The man who plied his trade in Singapore’s top flight in the early 2000s had set a target of raising at least $120,000 at fundraising site Give.asia, so that his son, Royyan, could undergo surgery to combat his illness. Royyan suffered from Hypoplastic Left Heart Syndrome (HLHS) - a rare heart defect that affects normal blood flow through the heart. Then again this wasn’t the first time Alam Shah’s resolve was severely tested. His five-month-old daughter in 2008 had fallen prey to the same illness but instead of feeling downcast, it only added to his determination to see it through that his son does not suffer the same fate.
Additionally what added to Alam Shah’s heroic efforts was the fact that he was the sole breadwinner for his family which included his wife and two other children. But then again this is a man of noble deeds; friends and family of his remember the ex-footballer as a passionate and resolute man who devoted his time not only to family but also to help young kids.
His contributions to football too were a reflection of the man he was. He started the non-profit Combine Schools Football Club last year with the aim of providing free football coaching to kids.
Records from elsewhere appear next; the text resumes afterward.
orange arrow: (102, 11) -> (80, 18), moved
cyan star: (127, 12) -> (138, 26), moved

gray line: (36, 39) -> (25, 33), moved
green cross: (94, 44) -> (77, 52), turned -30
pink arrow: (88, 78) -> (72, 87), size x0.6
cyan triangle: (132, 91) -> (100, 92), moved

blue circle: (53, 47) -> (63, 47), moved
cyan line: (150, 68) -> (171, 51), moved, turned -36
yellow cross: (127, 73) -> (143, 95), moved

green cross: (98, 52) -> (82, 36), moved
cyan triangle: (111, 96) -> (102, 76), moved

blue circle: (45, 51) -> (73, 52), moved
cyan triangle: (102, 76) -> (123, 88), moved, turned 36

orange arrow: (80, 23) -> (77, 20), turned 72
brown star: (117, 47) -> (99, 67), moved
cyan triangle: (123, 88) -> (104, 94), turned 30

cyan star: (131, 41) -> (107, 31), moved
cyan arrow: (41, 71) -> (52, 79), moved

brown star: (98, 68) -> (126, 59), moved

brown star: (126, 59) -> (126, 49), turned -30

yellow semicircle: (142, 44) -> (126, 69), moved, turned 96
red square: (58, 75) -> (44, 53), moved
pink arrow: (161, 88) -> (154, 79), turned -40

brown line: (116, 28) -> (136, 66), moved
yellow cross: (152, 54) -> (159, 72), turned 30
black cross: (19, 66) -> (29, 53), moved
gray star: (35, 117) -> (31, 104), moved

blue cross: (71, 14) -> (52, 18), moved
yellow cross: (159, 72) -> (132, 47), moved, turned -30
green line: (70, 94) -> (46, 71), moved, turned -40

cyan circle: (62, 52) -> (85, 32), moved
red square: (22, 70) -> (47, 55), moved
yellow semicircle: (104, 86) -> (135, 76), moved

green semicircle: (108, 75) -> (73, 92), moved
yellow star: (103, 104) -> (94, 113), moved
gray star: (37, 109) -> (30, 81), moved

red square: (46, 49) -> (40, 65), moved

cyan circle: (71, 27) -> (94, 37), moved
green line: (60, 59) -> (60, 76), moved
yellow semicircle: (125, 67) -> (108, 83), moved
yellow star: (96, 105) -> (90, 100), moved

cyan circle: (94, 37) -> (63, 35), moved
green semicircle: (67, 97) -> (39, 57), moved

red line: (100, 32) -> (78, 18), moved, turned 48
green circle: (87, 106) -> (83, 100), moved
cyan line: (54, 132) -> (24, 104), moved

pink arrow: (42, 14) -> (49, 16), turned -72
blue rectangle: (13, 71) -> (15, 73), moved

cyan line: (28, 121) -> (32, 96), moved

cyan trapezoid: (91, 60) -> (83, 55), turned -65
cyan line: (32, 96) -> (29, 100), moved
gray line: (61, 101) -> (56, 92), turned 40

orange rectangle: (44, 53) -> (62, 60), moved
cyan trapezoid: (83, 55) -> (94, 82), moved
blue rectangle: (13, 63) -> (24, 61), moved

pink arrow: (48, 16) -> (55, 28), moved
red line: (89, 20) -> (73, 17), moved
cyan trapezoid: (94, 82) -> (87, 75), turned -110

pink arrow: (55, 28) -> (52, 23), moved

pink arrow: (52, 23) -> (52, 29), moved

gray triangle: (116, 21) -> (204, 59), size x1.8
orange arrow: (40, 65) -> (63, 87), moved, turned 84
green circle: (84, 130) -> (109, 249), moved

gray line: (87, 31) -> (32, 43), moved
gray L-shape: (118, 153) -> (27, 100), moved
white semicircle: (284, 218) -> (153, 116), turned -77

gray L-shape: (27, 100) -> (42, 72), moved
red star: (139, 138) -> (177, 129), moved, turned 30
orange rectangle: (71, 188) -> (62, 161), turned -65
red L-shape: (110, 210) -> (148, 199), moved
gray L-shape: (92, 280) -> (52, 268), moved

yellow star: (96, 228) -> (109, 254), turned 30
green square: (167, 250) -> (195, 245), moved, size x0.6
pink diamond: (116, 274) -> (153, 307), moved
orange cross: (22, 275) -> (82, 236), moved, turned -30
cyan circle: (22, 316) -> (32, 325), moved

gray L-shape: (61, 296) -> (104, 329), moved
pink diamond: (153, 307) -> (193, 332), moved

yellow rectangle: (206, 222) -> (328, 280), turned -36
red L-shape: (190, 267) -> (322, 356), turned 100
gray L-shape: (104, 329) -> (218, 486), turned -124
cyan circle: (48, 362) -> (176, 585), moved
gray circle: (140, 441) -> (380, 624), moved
Former Singapore international Ali Imran Lomri's son was one of many youngsters who benefited from the programme - which caters to about 90 kids between the ages of 12 and 17. The young footballers play on Sundays at West Spring Secondary School near Bukit Panjang.
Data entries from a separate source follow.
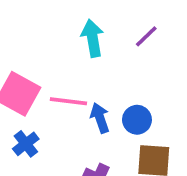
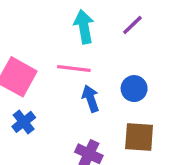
pink line: (68, 101) -> (74, 68), moved
blue circle: (137, 120) -> (134, 89), moved

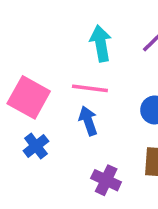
blue arrow: (91, 99) -> (88, 121), moved

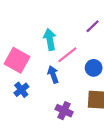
cyan arrow: (101, 43) -> (50, 39), moved
pink line: (90, 88) -> (67, 55), moved, turned -45

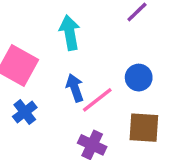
pink line: (67, 55) -> (97, 100), moved

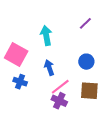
pink line: (97, 100) -> (60, 87), moved
blue cross: (25, 112) -> (20, 82), turned -32

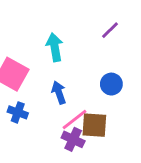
brown square: (89, 91) -> (94, 125), moved

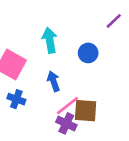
purple line: (110, 30) -> (114, 21), moved
blue circle: (111, 84) -> (88, 53), moved

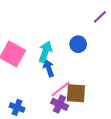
cyan arrow: (50, 40) -> (45, 52), moved, turned 30
blue cross: (16, 99) -> (17, 107), moved

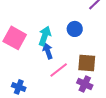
brown square: (76, 93) -> (87, 63), moved
purple cross: (60, 104) -> (85, 84), moved

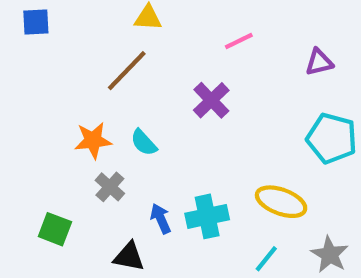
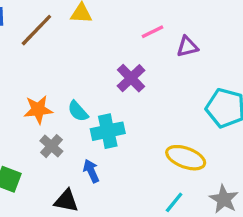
purple triangle: (319, 62) -> (187, 47), moved
brown line: (127, 71) -> (36, 30), moved
cyan cross: (207, 216) -> (108, 131), moved

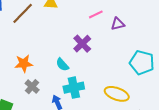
cyan semicircle: (78, 111) -> (62, 65), moved
cyan cross: (108, 131) -> (74, 88), moved

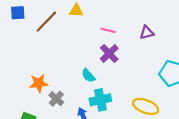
pink line: (96, 14) -> (108, 30), moved, turned 40
orange star: (24, 64) -> (39, 83), moved

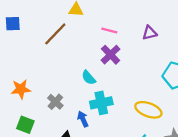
blue square: (18, 13) -> (13, 24), moved
brown line: (46, 22) -> (55, 34), moved
orange star: (39, 83) -> (21, 89), moved

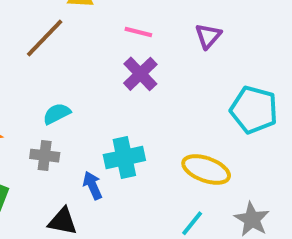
purple triangle: (150, 33) -> (208, 36), turned -35
cyan semicircle: (89, 78) -> (57, 114), moved, turned 105
gray cross: (55, 102) -> (45, 156), turned -35

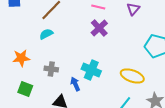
cyan semicircle: (57, 114) -> (46, 34), moved
cyan cross: (124, 158) -> (91, 70), turned 36

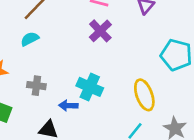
yellow ellipse: (132, 76) -> (144, 95), turned 50
blue arrow: (75, 84) -> (68, 106), turned -64

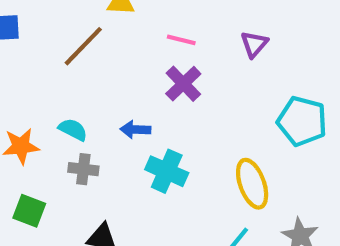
cyan semicircle: (30, 39) -> (73, 130), moved, turned 54
blue arrow: (68, 106) -> (135, 130), moved

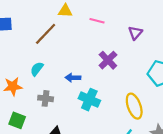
pink line: (181, 40) -> (97, 21), moved
purple cross: (183, 84) -> (108, 60), moved
cyan semicircle: (73, 130) -> (37, 69), moved, turned -80

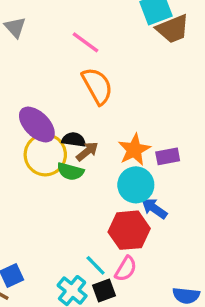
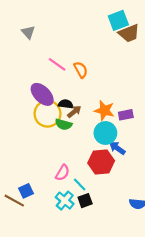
pink line: (86, 42) -> (57, 64), moved
orange semicircle: (97, 86) -> (81, 70), size x0.7
orange star: (134, 150) -> (104, 110), turned -30
pink semicircle: (126, 269) -> (63, 173), moved

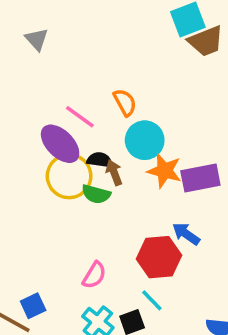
pink line: (57, 64) -> (80, 117), moved
brown arrow: (74, 112) -> (114, 173), turned -72
purple rectangle: (126, 115) -> (200, 178), size x1.5
cyan circle: (105, 133) -> (145, 140), moved
cyan line: (80, 184) -> (152, 300), moved

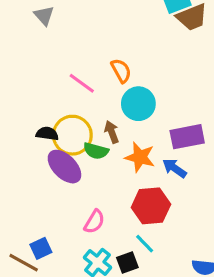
purple ellipse: (60, 144) -> (64, 167), moved
black semicircle: (100, 160) -> (47, 134), moved
orange star: (164, 171) -> (140, 157), moved
blue arrow: (186, 234) -> (175, 168), moved

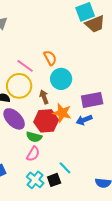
yellow circle: (72, 135) -> (19, 86), moved
green semicircle: (96, 151) -> (34, 137), moved
blue arrow: (175, 168) -> (84, 120), turned -56
red hexagon: (151, 206) -> (46, 121), moved

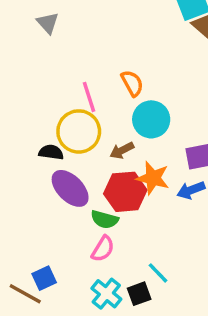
pink line: (25, 66) -> (89, 97), turned 36
brown arrow: (44, 97) -> (122, 150), turned -96

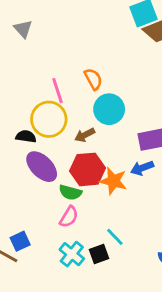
orange star: (153, 178) -> (113, 181), moved

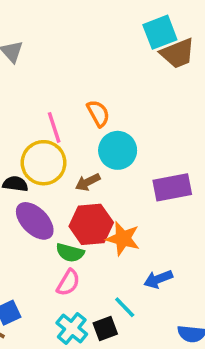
blue arrow: (142, 168) -> (158, 279), moved

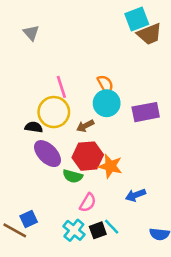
orange semicircle: (98, 113) -> (105, 84), moved
purple rectangle: (172, 187) -> (146, 112), moved
pink semicircle: (68, 283) -> (88, 203), moved
cyan line: (125, 307) -> (112, 227), moved

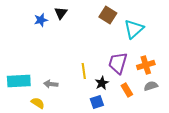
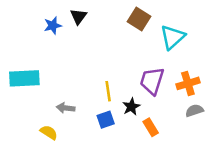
cyan rectangle: (19, 81) -> (24, 78), moved
orange rectangle: (127, 90) -> (151, 127), moved
blue square: (97, 102) -> (106, 120), moved

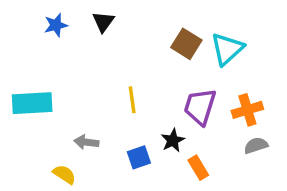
brown square: (139, 19) -> (186, 44), moved
blue star: (53, 25) -> (56, 25), moved
yellow line: (108, 91) -> (132, 100), moved

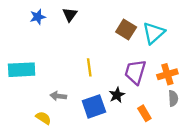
gray semicircle: (256, 146) -> (173, 98), turned 105
blue square: (139, 157) -> (94, 106), size x1.5
orange rectangle: (198, 168) -> (144, 113), moved

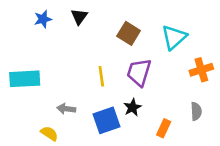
brown square: (126, 29) -> (129, 33), moved
purple trapezoid: (135, 72) -> (139, 72), moved
orange cross: (167, 74) -> (201, 70), moved
orange rectangle: (144, 113) -> (164, 128), turned 56

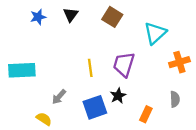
brown square: (129, 33) -> (112, 17), moved
gray arrow: (66, 109) -> (59, 97), turned -56

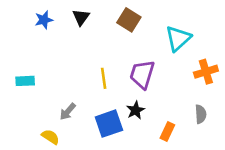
cyan rectangle: (22, 70) -> (25, 81), size x0.6

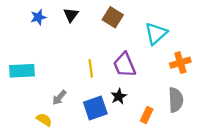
purple trapezoid: (142, 74) -> (124, 65), turned -40
cyan rectangle: (25, 81) -> (22, 71), size x1.5
gray semicircle: (201, 114) -> (176, 100), size x1.5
“He always told me that we cannot just receive help, but instead try to do what we can to help others as well. He was very passionate about football and coaching so he spent his Sundays to coach children without charging anyone. He would even fork out his own money to send the children for tournaments,” explained Madam Azean, Alam Shah’s wife.
At a time, where footballers are known more their errant ways and scandal-ridden lifestyle. Alam Shah’ story serves to remind us that there are still noble characters left in the game. Footballers who are truly passionate about the game and want to spread positivity around the world. Alam Shah deserves a heroic status; his name should be enshrined in Singapore’s footballing annals. His story to be told and used as an inspiration for what budding footballers should aspire to. He may have left but there is no doubt Singapore’s footballing fraternity will continue to remember him, and more importantly honour him for it is characters like these that are the true heroes of the game.